Principals. Generally the larger rafters of a roof.

Purlin. A horizontal timber resting on the principal rafters of a roof truss.

Quoin. The dressed stones at the corners of a building.

Rebate (rabbet). A continuous rectangular notch cut on the edge of a solid.

Respond. The half pillar or pier at the end of an arcade or attached to a wall to support an arch.

Ressaunt. See Ogee.

Reveal. The side of an opening for a window, doorway, &c., between the framework and the outer surface of the wall.
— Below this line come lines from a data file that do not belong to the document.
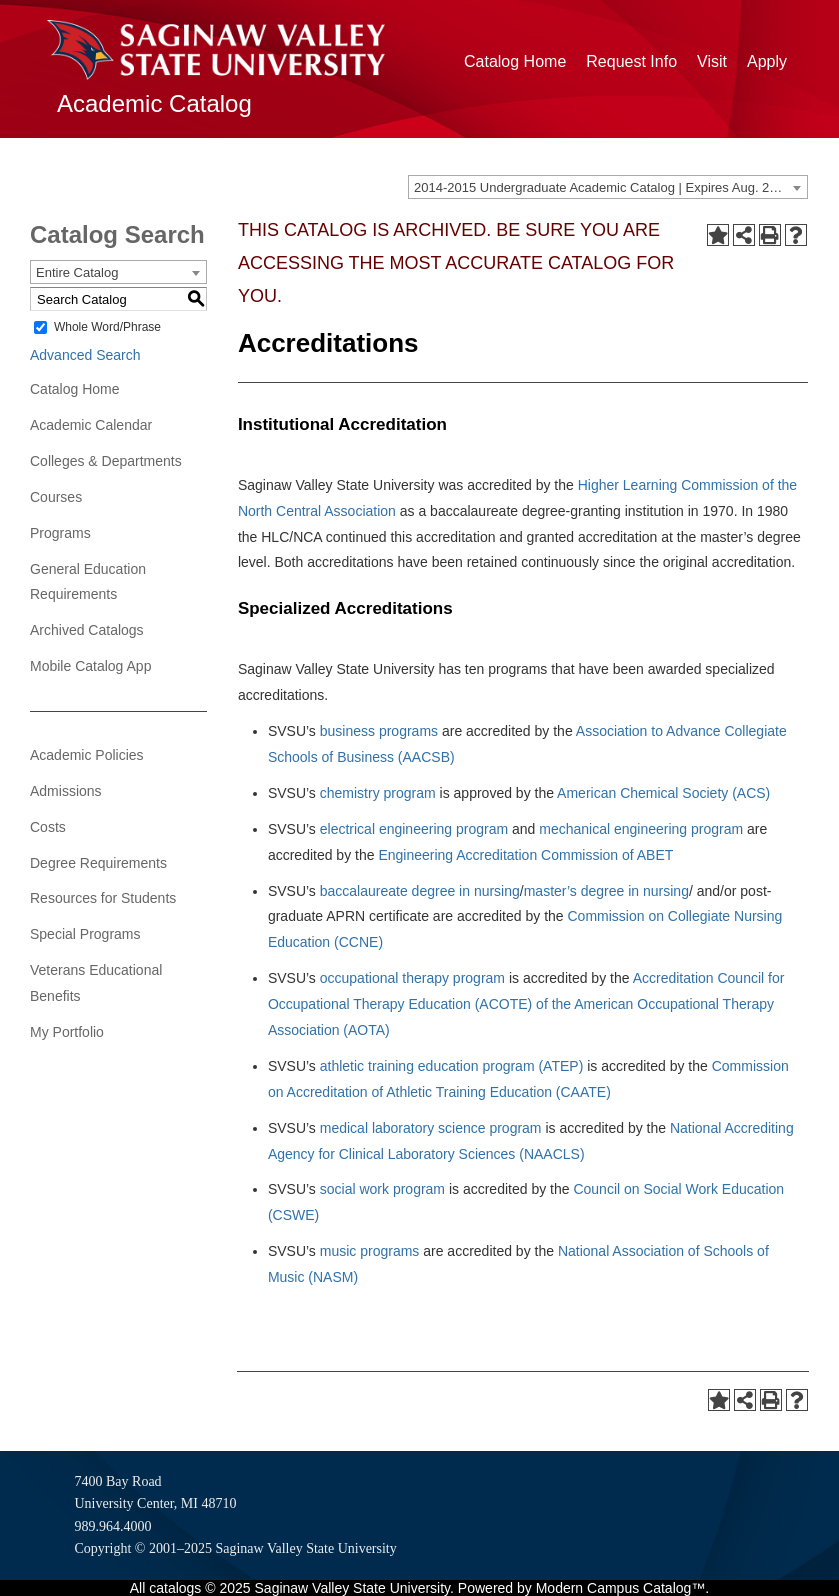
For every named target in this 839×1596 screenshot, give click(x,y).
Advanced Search (85, 355)
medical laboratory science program (431, 1128)
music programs (370, 1251)
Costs (48, 827)
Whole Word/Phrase (107, 327)
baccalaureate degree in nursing (420, 891)
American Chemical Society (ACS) (663, 793)
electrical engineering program (414, 829)
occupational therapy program (412, 978)
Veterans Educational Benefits (96, 983)
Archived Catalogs (87, 630)
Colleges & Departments (106, 461)
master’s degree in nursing (606, 891)
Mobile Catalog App (90, 666)
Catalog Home (515, 61)
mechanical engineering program (641, 829)
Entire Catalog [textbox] (77, 272)
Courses (56, 497)
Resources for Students (103, 898)
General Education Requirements (88, 582)
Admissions (66, 791)
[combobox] (608, 187)
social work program (382, 1189)
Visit (712, 61)
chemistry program (378, 793)
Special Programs (85, 934)
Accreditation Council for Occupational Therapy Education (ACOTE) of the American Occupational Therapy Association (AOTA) (526, 1004)
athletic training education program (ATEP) (452, 1066)
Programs (60, 533)
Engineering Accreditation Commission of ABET (525, 855)
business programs (379, 731)
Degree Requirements (98, 863)
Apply (767, 61)
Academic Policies (87, 755)
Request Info (631, 61)
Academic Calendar (91, 425)
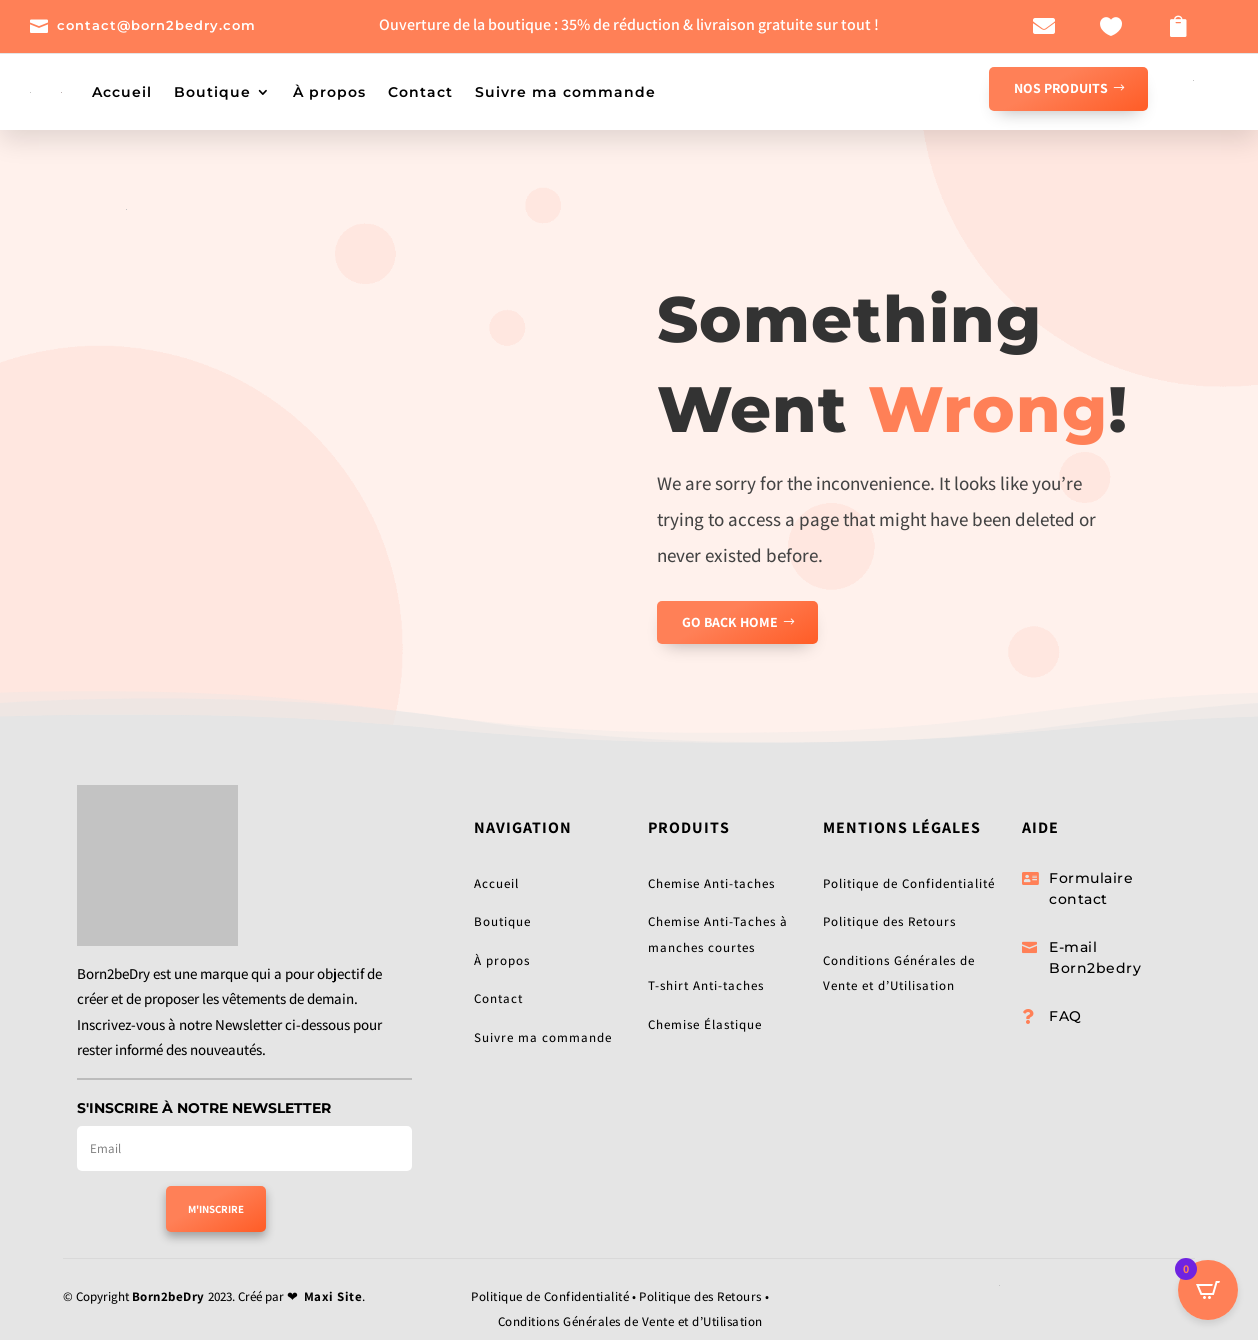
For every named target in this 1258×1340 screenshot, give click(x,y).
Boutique (212, 92)
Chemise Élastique (705, 1024)
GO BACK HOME (730, 622)
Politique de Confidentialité (909, 883)
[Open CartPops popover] (1208, 1290)
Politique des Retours (889, 921)
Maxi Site (333, 1296)
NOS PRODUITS (1061, 88)
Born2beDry (168, 1296)
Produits (689, 827)
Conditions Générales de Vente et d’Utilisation (630, 1321)
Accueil (122, 92)
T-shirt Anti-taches (706, 985)
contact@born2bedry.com (156, 25)
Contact (420, 92)
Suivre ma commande (565, 92)
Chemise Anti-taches (711, 883)
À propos (329, 92)
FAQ (1065, 1016)
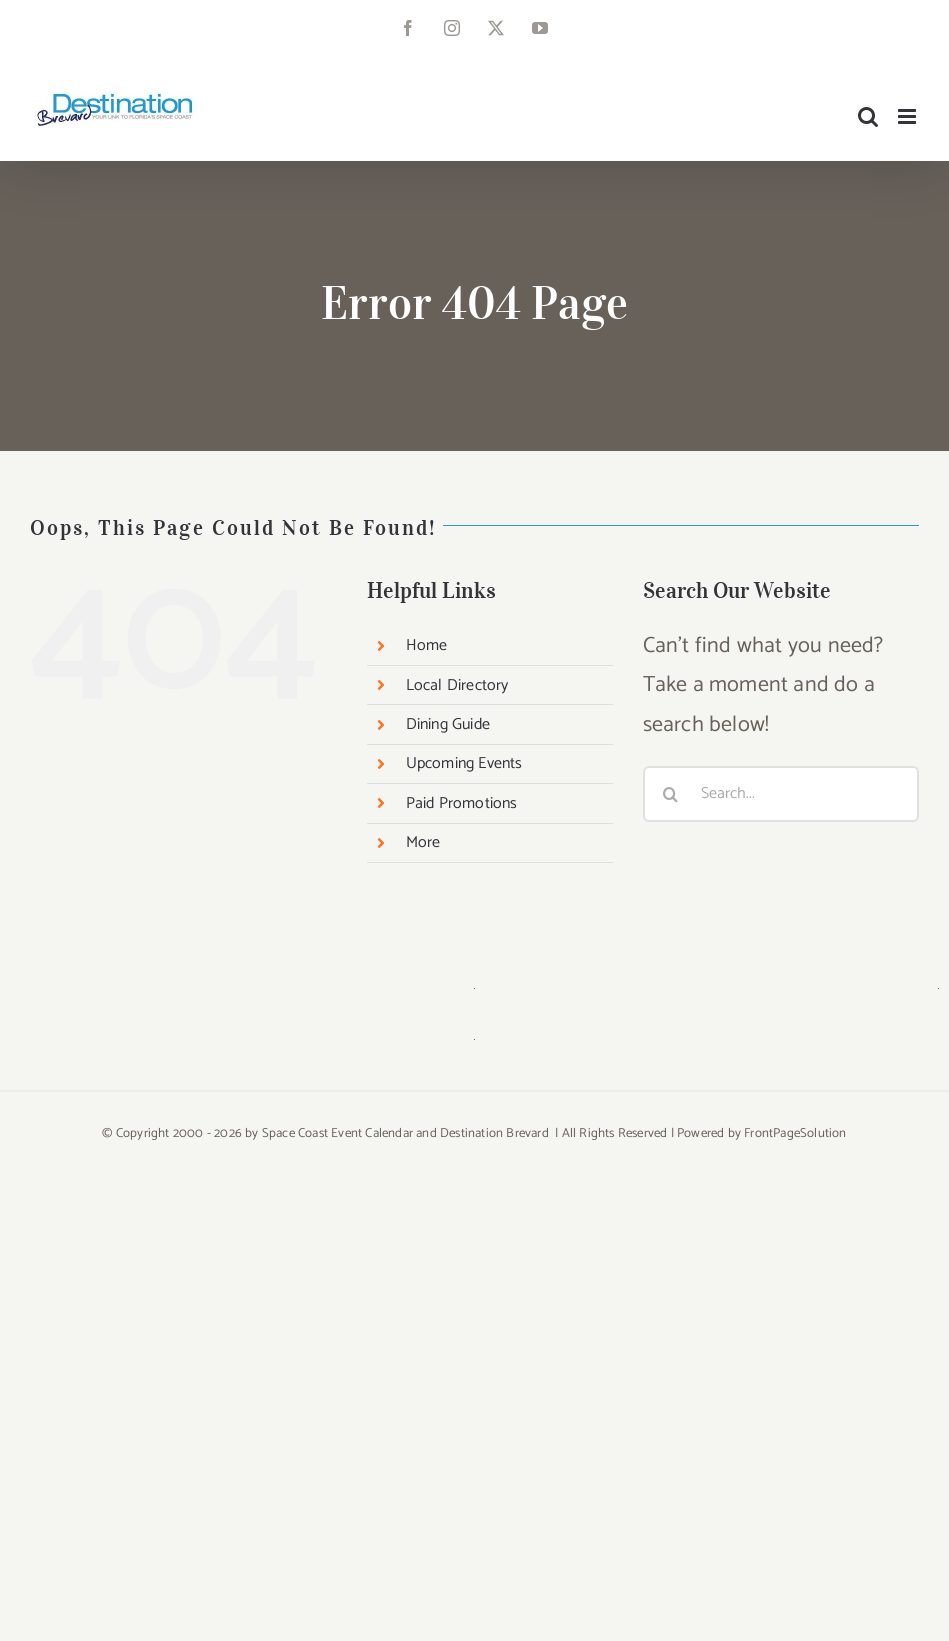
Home (427, 645)
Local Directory (457, 685)
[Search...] (781, 794)
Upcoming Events (464, 763)
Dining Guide (448, 724)
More (423, 842)
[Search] (671, 794)
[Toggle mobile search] (868, 116)
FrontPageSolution (795, 1133)
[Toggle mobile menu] (908, 116)
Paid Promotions (462, 803)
Scalloped capital. A later development of the twelfth-century cushion capital.

Sedile (pl. sedilia). Seats on the south side of the chancel near the altar.

Sill (cill). The horizontal timber or stone forming the bottom of a window or doorway.

Slype. Passage from cloister, usually between transept and chapterhouse.

Soffit. The underside of an arch, &c.

Solar. An upper chamber; sometimes applied to a rood-loft in a church.

Spandrel. The triangular spaces included between the arch of a doorway, &c., and a rectangle formed by the outer mouldings over it.

Splay. The expansion given to doorways, windows, &c., by slanting the sides.

Springer. The bottom stone of an arch which lies immediately upon the impost.

Squint. An oblique opening through the wall of a church to allow a view of the altar.

Stanchion. The upright iron bars in a screen, window, &c.

Stilted arch. One which has the capital of the shaft or pier below the springing of the curve of the arch.

String or String course. A projecting horizontal band of brick or stone in a wall; usually moulded.

Toft. A homestead; a house with outbuildings.

Triforium (or blind storey). A gallery below the clerestory and between the sloping roof of the aisle and the vaulting beneath it.

Voussoirs. The stones forming an arch.


  • 1. Authorities: Royal Commission on Hist. Monuments Inventory, Herts., 1910, and Parker's Glossary.